Last night I dreamt I went to Manderley again. Not really - I dreamed about IU Methodist Hospital. I suppose my Manderley would be the rehab hospital. I've never dreamed about it, and that's probably a good thing. But anyway, I was at Methodist, inside, and I was jogging with Mandy Patinkin. I have no idea why. Jogging was fun. It felt like my body was weightless. Running was effortless - not like when it was easy when we were children and ran all day, but completely effortless. It must be something like what your new body feels like. I really have no idea why I was jogging with Mandy Patinkin at Methodist Hospital.

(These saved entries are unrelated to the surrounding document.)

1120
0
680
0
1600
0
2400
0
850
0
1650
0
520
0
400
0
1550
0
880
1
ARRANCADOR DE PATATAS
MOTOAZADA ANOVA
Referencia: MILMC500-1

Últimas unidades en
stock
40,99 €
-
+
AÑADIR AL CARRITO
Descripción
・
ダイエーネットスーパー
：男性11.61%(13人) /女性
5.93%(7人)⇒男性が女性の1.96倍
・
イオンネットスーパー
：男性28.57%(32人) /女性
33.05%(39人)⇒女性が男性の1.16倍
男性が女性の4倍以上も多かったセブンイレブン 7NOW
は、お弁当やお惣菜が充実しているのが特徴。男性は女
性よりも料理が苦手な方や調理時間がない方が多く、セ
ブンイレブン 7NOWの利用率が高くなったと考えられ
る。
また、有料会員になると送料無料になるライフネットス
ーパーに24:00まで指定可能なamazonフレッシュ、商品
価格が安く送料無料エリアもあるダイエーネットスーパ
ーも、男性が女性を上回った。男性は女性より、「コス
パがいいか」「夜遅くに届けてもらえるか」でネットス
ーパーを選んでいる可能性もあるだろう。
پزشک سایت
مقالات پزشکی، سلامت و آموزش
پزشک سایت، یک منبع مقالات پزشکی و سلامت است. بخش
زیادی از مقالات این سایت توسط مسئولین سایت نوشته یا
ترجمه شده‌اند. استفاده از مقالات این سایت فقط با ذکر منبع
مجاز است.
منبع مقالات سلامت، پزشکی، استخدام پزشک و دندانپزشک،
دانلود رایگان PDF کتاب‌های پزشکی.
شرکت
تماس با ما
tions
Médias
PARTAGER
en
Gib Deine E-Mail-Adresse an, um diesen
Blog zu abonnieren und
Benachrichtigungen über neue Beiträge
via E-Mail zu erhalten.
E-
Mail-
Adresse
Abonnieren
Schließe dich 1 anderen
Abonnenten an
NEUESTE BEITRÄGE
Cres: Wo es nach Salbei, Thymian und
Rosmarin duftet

I'm seeing in HD now. My vision was really blurry this morning. Trying to use my eyes gave me a headache and motion sickness, so I cleaned the house. Then at about 4:30 this afternoon everything cleared up. I'd forgotten that things could be as clear and sharp as they are now. I can't wear my contact until I'm off the steroid eye drops in a week so I need reading glasses, but that's a minor inconvenience. It's wonderful to just look around and really see. It reminds me of how I felt when I put my first glasses on for the first time.
Jim and Irene will be here later this evening. I'm washing sheets today - the whole thing: sheets, blanket, bedspread, and mattress pad. When they get here, I'm going to ask Jim to help me turn the mattress. It hasn't been turned since you were here to help me. (And I remember now why I don't wash the mattress pad very often. It's taking hours to get dry.)
I'm going to go take a shower, then I'll be done for the night. We're all going to the farmers market in the morning, then coming back here to work for the rest of the day. I wish it wasn't going to be so hot. But we'll have a good time. And we'll miss you, but we do that all the time anyway. So many people love you so much!